**ABOUT THIS TASK**
Go through the entries below and pick out every line with "avec".

**SUPPLIED INFORMATION**

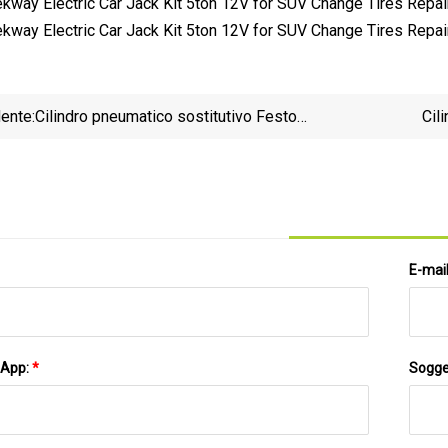
ente:
Cilindro pneumatico sostitutivo Festo
Cil
DNC32/40/50/63/80/100 prodotto in Cina
E-mai
sApp:
*
Sogge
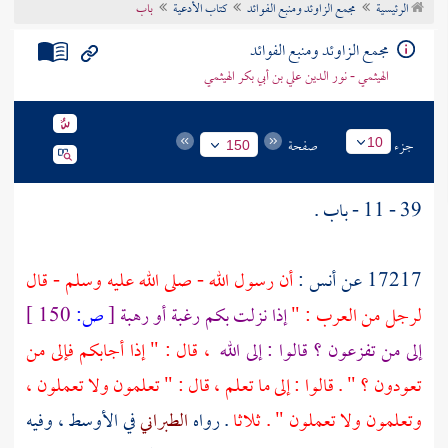
الرئيسية
مجمع الزاوئد ومنبع الفوائد
كتاب الأدعية
باب
تراجم الأعلام
مجمع الزاوئد ومنبع الفوائد
الهيثمي - نور الدين علي بن أبي بكر الهيثمي
جزء
صفحة
10
150
39 - 11 - باب .
17217 عن
أنس
:
أن رسول الله - صلى الله عليه وسلم - قال
لرجل من العرب : "
إذا نزلت بكم رغبة أو رهبة
[
ص:
150 ]
إلى من تفزعون ؟ قالوا : إلى الله
، قال : " إذا أجابكم فإلى من
تعودون ؟ " . قالوا : إلى ما تعلم ، قال : " تعلمون ولا تعملون ،
وتعلمون ولا تعملون " . ثلاثا
. رواه
الطبراني
في الأوسط ، وفيه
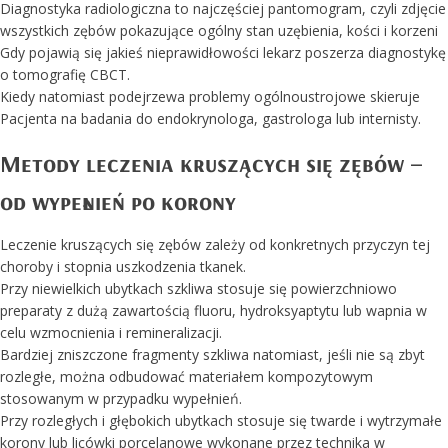
Diagnostyka radiologiczna to najczęściej pantomogram, czyli zdjęcie
wszystkich zębów pokazujące ogólny stan uzębienia, kości i korzeni
Gdy pojawią się jakieś nieprawidłowości lekarz poszerza diagnostykę
o tomografię CBCT.
Kiedy natomiast podejrzewa problemy ogólnoustrojowe skieruje
Pacjenta na badania do endokrynologa, gastrologa lub internisty.
Metody leczenia kruszących się zębów –
od wypełnień po korony
Leczenie kruszących się zębów zależy od konkretnych przyczyn tej
choroby i stopnia uszkodzenia tkanek.
Przy niewielkich ubytkach szkliwa stosuje się powierzchniowo
preparaty z dużą zawartością fluoru, hydroksyaptytu lub wapnia w
celu wzmocnienia i remineralizacji.
Bardziej zniszczone fragmenty szkliwa natomiast, jeśli nie są zbyt
rozległe, można odbudować materiałem kompozytowym
stosowanym w przypadku wypełnień.
Przy rozległych i głębokich ubytkach stosuje się twarde i wytrzymałe
korony lub licówki porcelanowe wykonane przez technika w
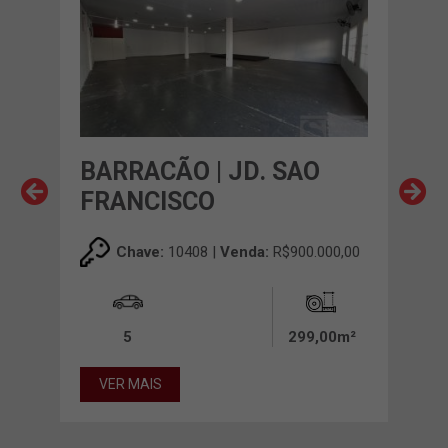
AL
BARRACÃO | JD. SAO
BA
FRANCISCO
DO
00,00
Chave:
10408 |
Venda:
R$900.000,00
5
299,00m²
27
VER MAIS
VE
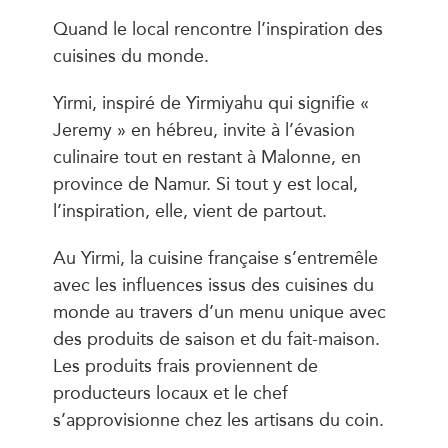
Quand le local rencontre l’inspiration des
cuisines du monde.
Yirmi, inspiré de Yirmiyahu qui signifie «
Jeremy » en hébreu, invite à l’évasion
culinaire tout en restant à Malonne, en
province de Namur. Si tout y est local,
l’inspiration, elle, vient de partout.
Au Yirmi, la cuisine française s’entremêle
avec les influences issus des cuisines du
monde au travers d’un menu unique avec
des produits de saison et du fait-maison.
Les produits frais proviennent de
producteurs locaux et le chef
s’approvisionne chez les artisans du coin.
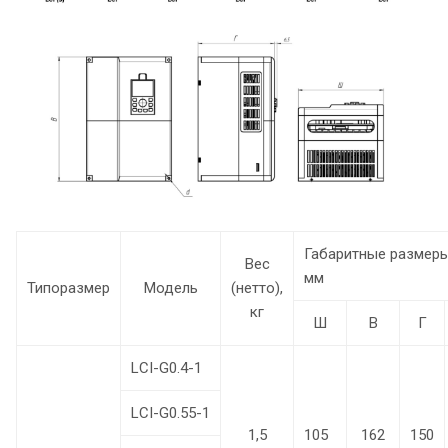
Габаритные размеры
Вес
мм
Типоразмер
Модель
(нетто),
кг
Ш
В
Г
LCI-G0.4-1
LCI-G0.55-1
1,5
105
162
150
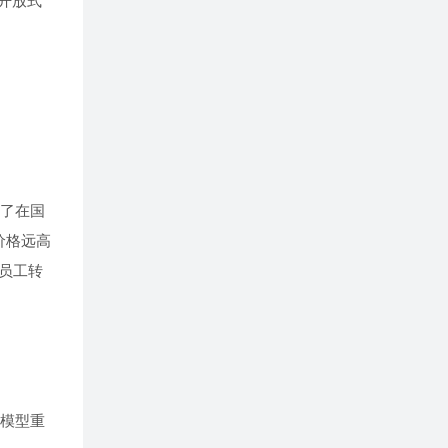
开放式
了在国
价格远高
员工转
大模型重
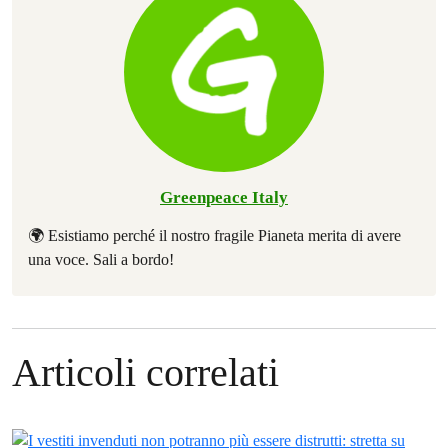
Greenpeace Italy
🌍 Esistiamo perché il nostro fragile Pianeta merita di avere
una voce. Sali a bordo!
Articoli correlati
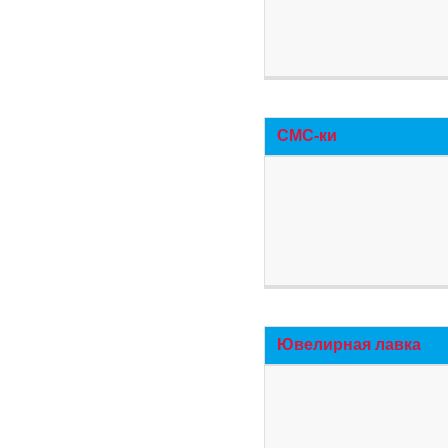
СМС-ки
Ювелирная лавка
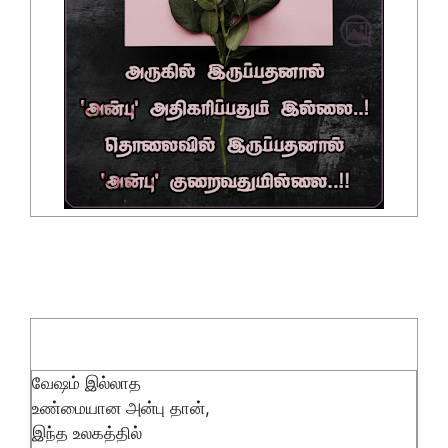
வேஷம் இல்லாத
உண்மையான அன்பு தான்,
இந்த உலகத்தில்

**FINAL ANSWER**
avec les influences issus des cuisines du
monde au travers d’un menu unique avec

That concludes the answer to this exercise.